What the exercise asks | Once you find the line that contains "iných aj žurnalistku Virginiu McClurgovú", transcribe it and each line after it through the end of the listing, exactly as written.

Input |
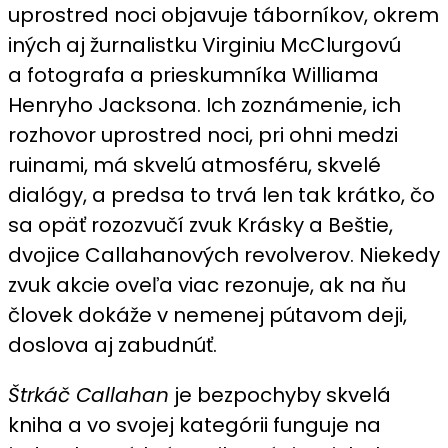
uprostred noci objavuje táborníkov, okrem
iných aj žurnalistku Virginiu McClurgovú
a fotografa a prieskumníka Williama
Henryho Jacksona. Ich zoznámenie, ich
rozhovor uprostred noci, pri ohni medzi
ruinami, má skvelú atmosféru, skvelé
dialógy, a predsa to trvá len tak krátko, čo
sa opäť rozozvučí zvuk Krásky a Beštie,
dvojice Callahanových revolverov. Niekedy
zvuk akcie oveľa viac rezonuje, ak na ňu
človek dokáže v nemenej pútavom deji,
doslova aj zabudnúť.
Štrkáč Callahan
je bezpochyby skvelá
kniha a vo svojej kategórii funguje na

Response |
iných aj žurnalistku Virginiu McClurgovú
a fotografa a prieskumníka Williama
Henryho Jacksona. Ich zoznámenie, ich
rozhovor uprostred noci, pri ohni medzi
ruinami, má skvelú atmosféru, skvelé
dialógy, a predsa to trvá len tak krátko, čo
sa opäť rozozvučí zvuk Krásky a Beštie,
dvojice Callahanových revolverov. Niekedy
zvuk akcie oveľa viac rezonuje, ak na ňu
človek dokáže v nemenej pútavom deji,
doslova aj zabudnúť.
Štrkáč Callahan
je bezpochyby skvelá
kniha a vo svojej kategórii funguje na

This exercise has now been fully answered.